1. モチガツオの特徴
モチガツオは、通常のカツオとは異なり、もちもちとした食感が特徴の特別なカツオです。
この食感は、死後硬直を防ぐ特殊な処理によって生まれます。
漁獲後すぐに適切な処理を施し、硬直を遅らせることで、独特の食感を維持します。
2. モチガツオの希少性と流通量
モチガツオは非常に希少で、全カツオの中でもごく一部しか流通しません。
具体的な割合は明確ではありませんが、漁のタイミングや潮の状況に左右されるため、安定した供給は難しいとされています。

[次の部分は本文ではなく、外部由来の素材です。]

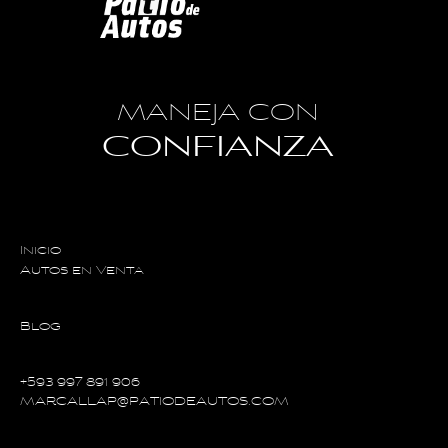
MANEJA CON
CONFIANZA
Inicio
Autos en Venta
Blog
+593 997 891 906
MARCALLAP@PATIODEAUTOS.COM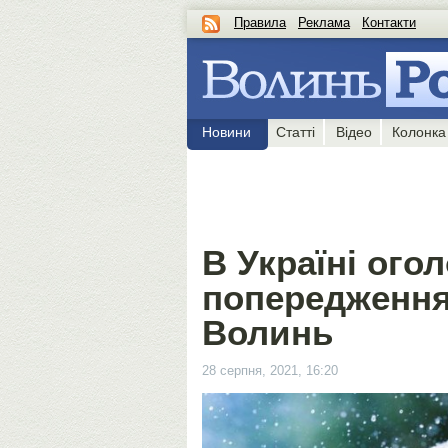
Правила
Реклама
Контакти
Новини
Статті
Відео
Колонка
В Україні ог
попередження
Волинь
28 серпня, 2021, 16:20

特に、春から初夏にかけてが旬とされ、黒潮の流れに乗って遠州灘などにやってくることが多いです。
3. 鮮度の特別さ
モチガツオは、通常のカツオよりも鮮度管理が重要で、獲れたその日に食べるのが理想とされています。
翌日には通常のカツオと同じように硬直が進むため、特別な食感を楽しむには即座に消費することが必須です。
漁師や市場では、競りの後すぐに販売されることが多く、常連客は早めに受け取りに行くことが一般的です。
4. モチガツオの処理方法
モチガツオのもちもちした食感を維持するためには、死後硬直を防ぐ特殊な締め方が必要です。

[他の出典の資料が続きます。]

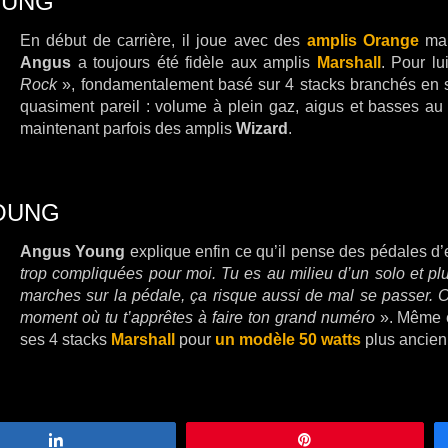
OUNG
En début de carrière, il joue avec des
amplis Orange
mai
Angus
a toujours été fidèle aux amplis
Marshall
. Pour lui
Rock
», fondamentalement basé sur 4 stacks branchés en sér
quasiment pareil : volume à plein gaz, aigus et basses au m
maintenant parfois des amplis
Wizard
.
YOUNG
Angus Young
explique enfin ce qu’il pense des pédales d’e
trop compliquées pour moi. Tu es au milieu d’un solo et plus
marches sur la pédale, ça risque aussi de mal se passer. O
moment où tu t’apprêtes à faire ton grand numéro
». Même e
ses 4 stacks
Marshall
pour
un modèle 50 watts
plus ancien
Partagez
Épingle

通常のカツオは漁獲後すぐに硬直が始まりますが、モチガツオは特定の方法で締めることで硬直を遅らせます。
港に運ばれた直後でも、包丁を入れた瞬間から硬直が始まるため、できるだけ早く消費することが求められます。
5. モチガツオの食べ方
モチガツオは、通常のカツオと異なり、臭みが少なく、甘みが強いため、シンプルな味付けで楽しむのが最適です。
- 刺身:ワサビや醤油を少量つけるだけで、もちもちした食感と甘みを堪能できます。
- 塩焼き:軽く塩を振って焼くことで、旨味が引き立ちます。
- たたき:炙ることで香ばしさが加わり、さらに美味しくなります。
6. モチガツオの市場と購入方法
モチガツオは、一般的なスーパーではほとんど見かけることがなく、漁港近くの市場や専門店でのみ販売されることが多いです。
特に、和歌山県田辺市の「炉ばた処とっくり」などの店舗では、旬の時期に提供されることがあります。